Task: The records below must be returned exactly, with every picture left out.

╭─ The data

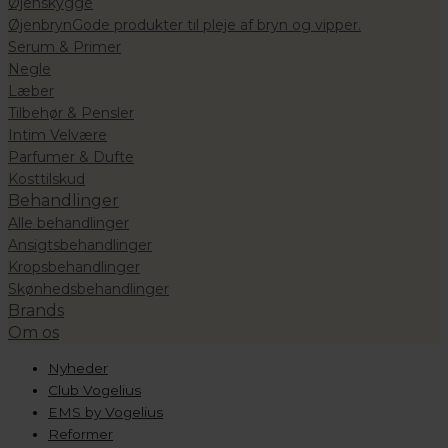
Øjenskygge
Øjenbryn
Gode produkter til pleje af bryn og vipper.
Serum & Primer
Negle
Læber
Tilbehør & Pensler
Intim Velvære
Parfumer & Dufte
Kosttilskud
Behandlinger
Alle behandlinger
Ansigtsbehandlinger
Kropsbehandlinger
Skønhedsbehandlinger
Brands
Om os
Nyheder
Club Vogelius
EMS by Vogelius
Reformer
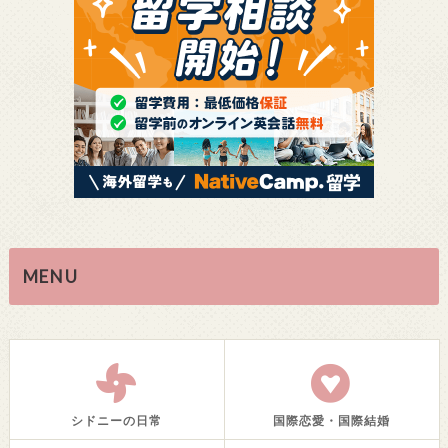
MENU
シドニーの日常
国際恋愛・国際結婚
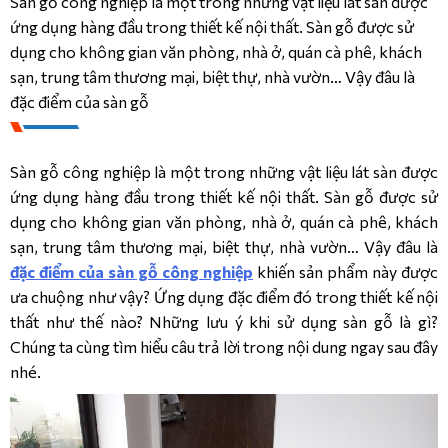
Sàn gỗ công nghiệp là một trong những vật liệu lát sàn được
ứng dụng hàng đầu trong thiết kế nội thất. Sàn gỗ được sử
CÔNG TRÌNH
dụng cho không gian văn phòng, nhà ở, quán cà phê, khách
sạn, trung tâm thương mại, biệt thự, nhà vườn… Vậy đâu là
DANH MỤC SẢN PHẨM
LIÊN HỆ
đặc điểm của sàn gỗ
SẢN PHẨM
KRONOPOL 
AQUA 
Sàn gỗ công nghiệp là một trong những vật liệu lát sàn được
ZERO 
ứng dụng hàng đầu trong thiết kế nội thất. Sàn gỗ được sử
INFINITY 
– 
dụng cho không gian văn phòng, nhà ở, quán cà phê, khách
10MM/AC5
sạn, trung tâm thương mại, biệt thự, nhà vườn… Vậy đâu là
đặc điểm của sàn gỗ công nghiệp
khiến sản phẩm này được
KRONOPOL 
AQUA 
ưa chuộng như vậy? Ứng dụng đặc điểm đó trong thiết kế nội
FIORI 
thất như thế nào? Những lưu ý khi sử dụng sàn gỗ là gì?
– 
Chúng ta cùng tìm hiểu câu trả lời trong nội dung ngay sau đây
10MM/AC6
nhé.
KRONOPOL 
AQUA 
LOUVRE 
- 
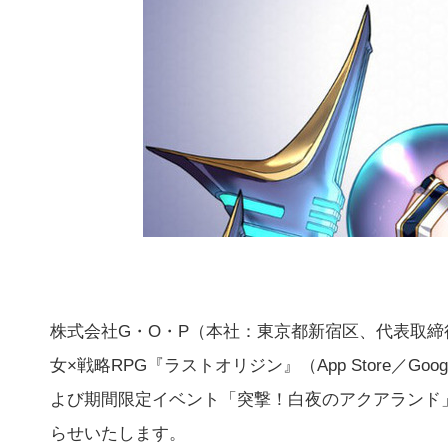
株式会社G・O・P（本社：東京都新宿区、代表取締
女×戦略RPG『ラストオリジン』（App Store／Goo
よび期間限定イベント「突撃！白夜のアクアランド
らせいたします。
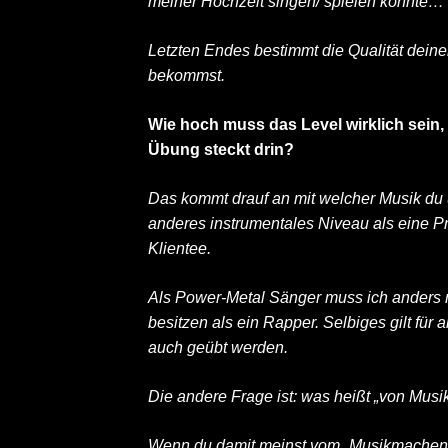
meiner Hochzeit singen/ spielen könnte…
Letzten Endes bestimmt die Qualität deine
bekommst.
Wie hoch muss das Level wirklich sein,
Übung steckt drin?
Das kommt drauf an mit welcher Musik du 
anderes instrumentales Niveau als eine P
Klientee.
Als Power-Metal Sänger muss ich anders
besitzen als ein Rapper. Selbiges gilt fü
auch geübt werden.
Die andere Frage ist: was heißt „von Musi
Wenn du damit meinst vom „Musikmachen a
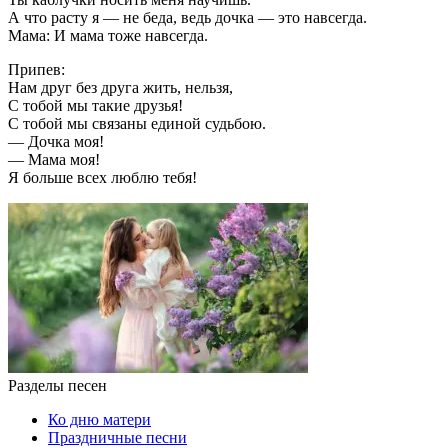
А что расту я — не беда, ведь дочка — это навсегда.
Мама: И мама тоже навсегда.
Припев:
Нам друг без друга жить, нельзя,
С тобой мы такие друзья!
С тобой мы связаны единой судьбою.
— Дочка моя!
— Мама моя!
Я больше всех люблю тебя!
Разделы песен
Ко дню матери
Праздничные песни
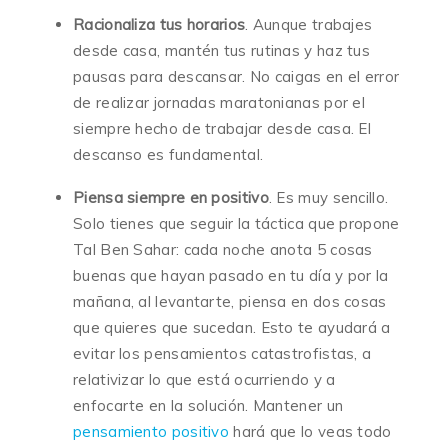
Racionaliza tus horarios
. Aunque trabajes
desde casa, mantén tus rutinas y haz tus
pausas para descansar. No caigas en el error
de realizar jornadas maratonianas por el
siempre hecho de trabajar desde casa. El
descanso es fundamental.
Piensa siempre en positivo
. Es muy sencillo.
Solo tienes que seguir la táctica que propone
Tal Ben Sahar: cada noche anota 5 cosas
buenas que hayan pasado en tu día y por la
mañana, al levantarte, piensa en dos cosas
que quieres que sucedan. Esto te ayudará a
evitar los pensamientos catastrofistas, a
relativizar lo que está ocurriendo y a
enfocarte en la solución. Mantener un
pensamiento positivo
hará que lo veas todo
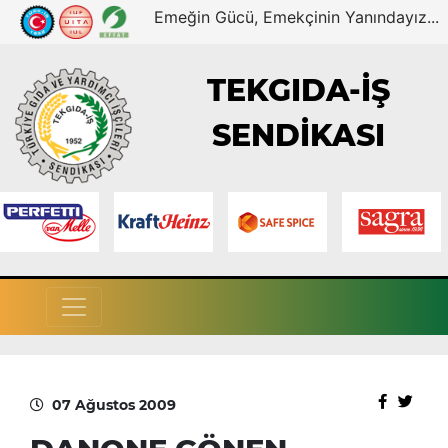
Emeğin Gücü, Emekçinin Yanındayız...
TEKGIDA-İŞ
SENDİKASI
07 Ağustos 2009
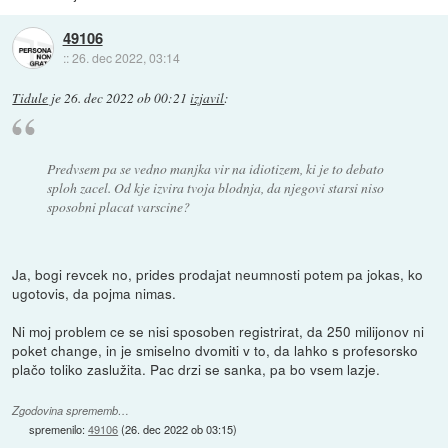
49106
::
26. dec 2022, 03:14
Tidule
je
26. dec 2022 ob 00:21
izjavil
:
Predvsem pa se vedno manjka vir na idiotizem, ki je to debato
sploh zacel. Od kje izvira tvoja blodnja, da njegovi starsi niso
sposobni placat varscine?
Ja, bogi revcek no, prides prodajat neumnosti potem pa jokas, ko
ugotovis, da pojma nimas.
Ni moj problem ce se nisi sposoben registrirat, da 250 milijonov ni
poket change, in je smiselno dvomiti v to, da lahko s profesorsko
plačo toliko zaslužita. Pac drzi se sanka, pa bo vsem lazje.
Zgodovina sprememb…
spremenilo:
49106
(
26. dec 2022 ob 03:15
)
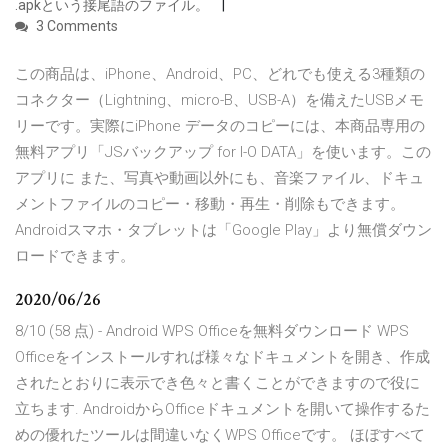
.apkという接尾語のファイル。
3 Comments
この商品は、iPhone、Android、PC、どれでも使える3種類の
コネクター（Lightning、micro-B、USB-A）を備えたUSBメモ
リーです。実際にiPhone データのコピーには、本商品専用の
無料アプリ「JSバックアップ for I-O DATA」を使います。この
アプリに また、写真や動画以外にも、音楽ファイル、ドキュ
メントファイルのコピー・移動・再生・削除もできます。
Androidスマホ・タブレットは「Google Play」より無償ダウン
ロードできます。
2020/06/26
8/10 (58 点) - Android WPS Officeを無料ダウンロード WPS
Officeをインストールすれば様々なドキュメントを開き、作成
されたとおりに表示でき色々と書くことができますので役に
立ちます. AndroidからOfficeドキュメントを開いて操作するた
めの優れたツールは間違いなくWPS Officeです。 ほぼすべて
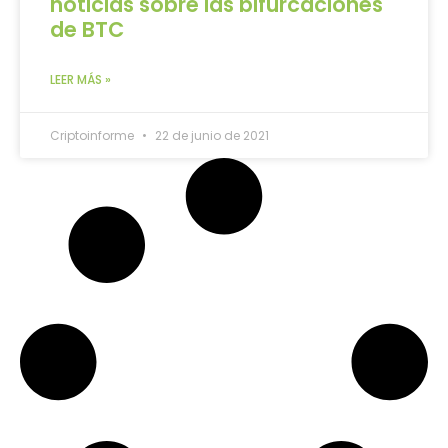
noticias sobre las bifurcaciones
de BTC
LEER MÁS »
Criptoinforme
22 de junio de 2021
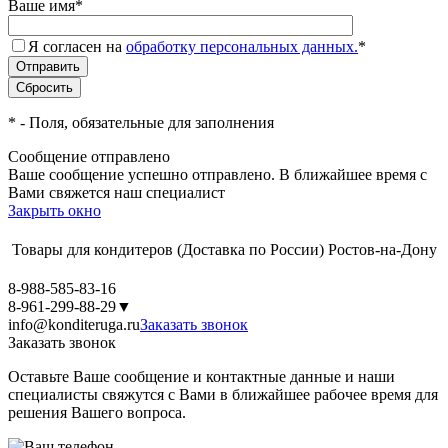
Ваше имя
*
Я согласен на
обработку персональных данных.
*
*
- Поля, обязательные для заполнения
Сообщение отправлено
Ваше сообщение успешно отправлено. В ближайшее время с
Вами свяжется наш специалист
Закрыть окно
Товары для кондитеров
(Доставка по России)
Ростов-на-Дону
8-988-585-83-16
8-961-299-88-29
▼
info@konditeruga.ru
Заказать звонок
Заказать звонок
Оставьте Ваше сообщение и контактные данные и наши
специалисты свяжутся с Вами в ближайшее рабочее время для
решения Вашего вопроса.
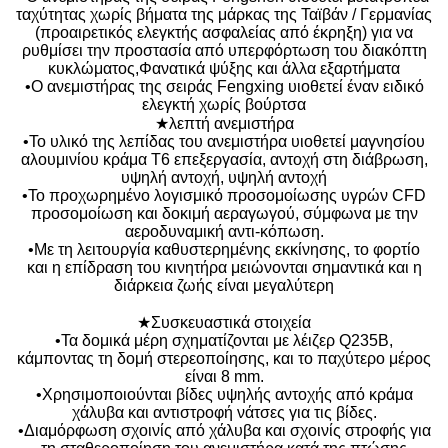
ταχύτητας χωρίς βήματα της μάρκας της Ταϊβάν / Γερμανίας
(προαιρετικός ελεγκτής ασφαλείας από έκρηξη) για να
ρυθμίσει την προστασία από υπερφόρτωση του διακόπτη
κυκλώματος,Φανατικά ψύξης και άλλα εξαρτήματα
•Ο ανεμιστήρας της σειράς Fengxing υιοθετεί έναν ειδικό
ελεγκτή χωρίς βούρτσα
★λεπτή ανεμιστήρα
•Το υλικό της λεπίδας του ανεμιστήρα υιοθετεί μαγνησίου
αλουμινίου κράμα T6 επεξεργασία, αντοχή στη διάβρωση,
υψηλή αντοχή, υψηλή αντοχή
•Το προχωρημένο λογισμικό προσομοίωσης υγρών CFD
προσομοίωση και δοκιμή αεραγωγού, σύμφωνα με την
αεροδυναμική αντι-κόπωση.
•Με τη λειτουργία καθυστερημένης εκκίνησης, το φορτίο
και η επίδραση του κινητήρα μειώνονται σημαντικά και η
διάρκεια ζωής είναι μεγαλύτερη
★Συσκευαστικά στοιχεία
•Τα δομικά μέρη σχηματίζονται με λέιζερ Q235B,
κάμποντας τη δομή στερεοποίησης, και το παχύτερο μέρος
είναι 8 mm.
•Χρησιμοποιούνται βίδες υψηλής αντοχής από κράμα
χάλυβα και αντιστροφή νάτσες για τις βίδες.
•Διαμόρφωση σχοινίς από χάλυβα και σχοινίς στροφής για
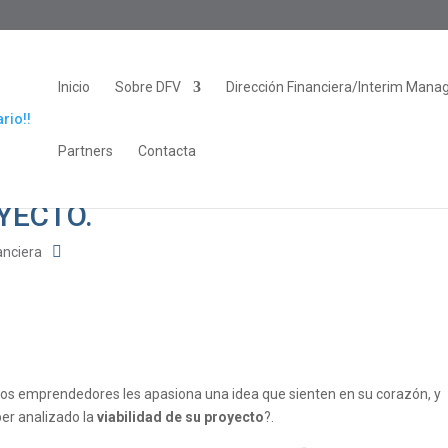
Inicio
Sobre DFV
Dirección Financiera/Interim Mana
Partners
Contacta
YECTO.
anciera
os emprendedores les apasiona una idea que sienten en su corazón, y
ber analizado la
viabilidad de su proyecto
?.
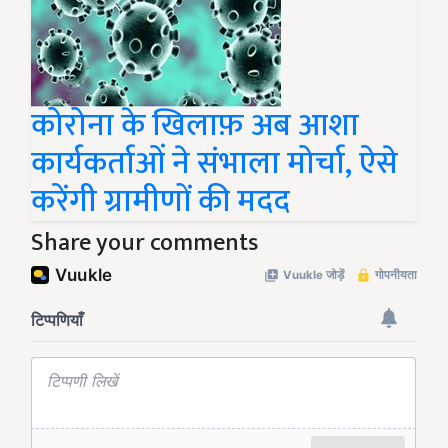
कोरोना के खिलाफ़ अब आशा
कार्यकर्ताओं ने संभाला मोर्चा, ऐसे
करेंगी ग्रामीणों की मदद
Share your comments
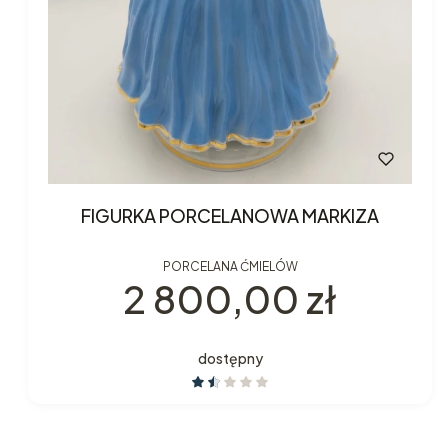
FIGURKA PORCELANOWA MARKIZA
PORCELANA ĆMIELÓW
Cena
2 800,00 zł
dostępny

╰─

Expected answer:
Øjenskygge
Øjenbryn
Gode produkter til pleje af bryn og vipper.
Serum & Primer
Negle
Læber
Tilbehør & Pensler
Intim Velvære
Parfumer & Dufte
Kosttilskud
Behandlinger
Alle behandlinger
Ansigtsbehandlinger
Kropsbehandlinger
Skønhedsbehandlinger
Brands
Om os
Nyheder
Club Vogelius
EMS by Vogelius
Reformer
MENU
シドニーの日常
国際恋愛・国際結婚
Sàn gỗ công nghiệp là một trong những vật liệu lát sàn được
ứng dụng hàng đầu trong thiết kế nội thất. Sàn gỗ được sử
CÔNG TRÌNH
dụng cho không gian văn phòng, nhà ở, quán cà phê, khách
sạn, trung tâm thương mại, biệt thự, nhà vườn… Vậy đâu là
DANH MỤC SẢN PHẨM
LIÊN HỆ
đặc điểm của sàn gỗ
SẢN PHẨM
KRONOPOL 
AQUA 
Sàn gỗ công nghiệp là một trong những vật liệu lát sàn được
ZERO 
ứng dụng hàng đầu trong thiết kế nội thất. Sàn gỗ được sử
INFINITY 
– 
dụng cho không gian văn phòng, nhà ở, quán cà phê, khách
10MM/AC5
sạn, trung tâm thương mại, biệt thự, nhà vườn… Vậy đâu là
đặc điểm của sàn gỗ công nghiệp
khiến sản phẩm này được
KRONOPOL 
AQUA 
ưa chuộng như vậy? Ứng dụng đặc điểm đó trong thiết kế nội
FIORI 
thất như thế nào? Những lưu ý khi sử dụng sàn gỗ là gì?
– 
Chúng ta cùng tìm hiểu câu trả lời trong nội dung ngay sau đây
10MM/AC6
nhé.
KRONOPOL 
AQUA 
LOUVRE 
- 
株式会社G・O・P（本社：東京都新宿区、代表取締
女×戦略RPG『ラストオリジン』（App Store／Goo
よび期間限定イベント「突撃！白夜のアクアランド
らせいたします。
meiner Hochzeit singen/ spielen könnte…
Letzten Endes bestimmt die Qualität deine
bekommst.
Wie hoch muss das Level wirklich sein,
Übung steckt drin?
Das kommt drauf an mit welcher Musik du 
anderes instrumentales Niveau als eine P
Klientee.
Als Power-Metal Sänger muss ich anders
besitzen als ein Rapper. Selbiges gilt fü
auch geübt werden.
Die andere Frage ist: was heißt „von Musi
Wenn du damit meinst vom „Musikmachen a
А что расту я — не беда, ведь дочка — это навсегда.
Мама: И мама тоже навсегда.
Припев:
Нам друг без друга жить, нельзя,
С тобой мы такие друзья!
С тобой мы связаны единой судьбою.
— Дочка моя!
— Мама моя!
Я больше всех люблю тебя!
Разделы песен
Ко дню матери
Праздничные песни
Racionaliza tus horarios
. Aunque trabajes
desde casa, mantén tus rutinas y haz tus
pausas para descansar. No caigas en el error
de realizar jornadas maratonianas por el
siempre hecho de trabajar desde casa. El
descanso es fundamental.
Piensa siempre en positivo
. Es muy sencillo.
Solo tienes que seguir la táctica que propone
Tal Ben Sahar: cada noche anota 5 cosas
buenas que hayan pasado en tu día y por la
mañana, al levantarte, piensa en dos cosas
que quieres que sucedan. Esto te ayudará a
evitar los pensamientos catastrofistas, a
relativizar lo que está ocurriendo y a
enfocarte en la solución. Mantener un
pensamiento positivo
hará que lo veas todo
Emeğin Gücü, Emekçinin Yanındayız...
TEKGIDA-İŞ
SENDİKASI
07 Ağustos 2009
49106
::
26. dec 2022, 03:14
Tidule
je
26. dec 2022 ob 00:21
izjavil
:
Predvsem pa se vedno manjka vir na idiotizem, ki je to debato
sploh zacel. Od kje izvira tvoja blodnja, da njegovi starsi niso
sposobni placat varscine?
Ja, bogi revcek no, prides prodajat neumnosti potem pa jokas, ko
ugotovis, da pojma nimas.
Ni moj problem ce se nisi sposoben registrirat, da 250 milijonov ni
poket change, in je smiselno dvomiti v to, da lahko s profesorsko
plačo toliko zaslužita. Pac drzi se sanka, pa bo vsem lazje.
Zgodovina sprememb…
spremenilo:
49106
(
26. dec 2022 ob 03:15
)
.apkという接尾語のファイル。
3 Comments
この商品は、iPhone、Android、PC、どれでも使える3種類の
コネクター（Lightning、micro-B、USB-A）を備えたUSBメモ
リーです。実際にiPhone データのコピーには、本商品専用の
無料アプリ「JSバックアップ for I-O DATA」を使います。この
アプリに また、写真や動画以外にも、音楽ファイル、ドキュ
メントファイルのコピー・移動・再生・削除もできます。
Androidスマホ・タブレットは「Google Play」より無償ダウン
ロードできます。
2020/06/26
8/10 (58 点) - Android WPS Officeを無料ダウンロード WPS
Officeをインストールすれば様々なドキュメントを開き、作成
されたとおりに表示でき色々と書くことができますので役に
立ちます. AndroidからOfficeドキュメントを開いて操作するた
めの優れたツールは間違いなくWPS Officeです。 ほぼすべて
noticias sobre las bifurcaciones
de BTC
LEER MÁS »
Criptoinforme
22 de junio de 2021
Ваше имя
*
Я согласен на
обработку персональных данных.
*
*
- Поля, обязательные для заполнения
Сообщение отправлено
Ваше сообщение успешно отправлено. В ближайшее время с
Вами свяжется наш специалист
Закрыть окно
Товары для кондитеров
(Доставка по России)
Ростов-на-Дону
8-988-585-83-16
8-961-299-88-29
▼
info@konditeruga.ru
Заказать звонок
Заказать звонок
Оставьте Ваше сообщение и контактные данные и наши
специалисты свяжутся с Вами в ближайшее рабочее время для
решения Вашего вопроса.
ταχύτητας χωρίς βήματα της μάρκας της Ταϊβάν / Γερμανίας
(προαιρετικός ελεγκτής ασφαλείας από έκρηξη) για να
ρυθμίσει την προστασία από υπερφόρτωση του διακόπτη
κυκλώματος,Φανατικά ψύξης και άλλα εξαρτήματα
•Ο ανεμιστήρας της σειράς Fengxing υιοθετεί έναν ειδικό
ελεγκτή χωρίς βούρτσα
★λεπτή ανεμιστήρα
•Το υλικό της λεπίδας του ανεμιστήρα υιοθετεί μαγνησίου
αλουμινίου κράμα T6 επεξεργασία, αντοχή στη διάβρωση,
υψηλή αντοχή, υψηλή αντοχή
•Το προχωρημένο λογισμικό προσομοίωσης υγρών CFD
προσομοίωση και δοκιμή αεραγωγού, σύμφωνα με την
αεροδυναμική αντι-κόπωση.
•Με τη λειτουργία καθυστερημένης εκκίνησης, το φορτίο
και η επίδραση του κινητήρα μειώνονται σημαντικά και η
διάρκεια ζωής είναι μεγαλύτερη
★Συσκευαστικά στοιχεία
•Τα δομικά μέρη σχηματίζονται με λέιζερ Q235B,
κάμποντας τη δομή στερεοποίησης, και το παχύτερο μέρος
είναι 8 mm.
•Χρησιμοποιούνται βίδες υψηλής αντοχής από κράμα
χάλυβα και αντιστροφή νάτσες για τις βίδες.
•Διαμόρφωση σχοινίς από χάλυβα και σχοινίς στροφής για
Inicio
Sobre DFV
Dirección Financiera/Interim Mana
Partners
Contacta
YECTO.
anciera
os emprendedores les apasiona una idea que sienten en su corazón, y
ber analizado la
viabilidad de su proyecto
?.
कोरोना के खिलाफ़ अब आशा
कार्यकर्ताओं ने संभाला मोर्चा, ऐसे
करेंगी ग्रामीणों की मदद
Share your comments
FIGURKA PORCELANOWA MARKIZA
PORCELANA ĆMIELÓW
Cena
2 800,00 zł
dostępny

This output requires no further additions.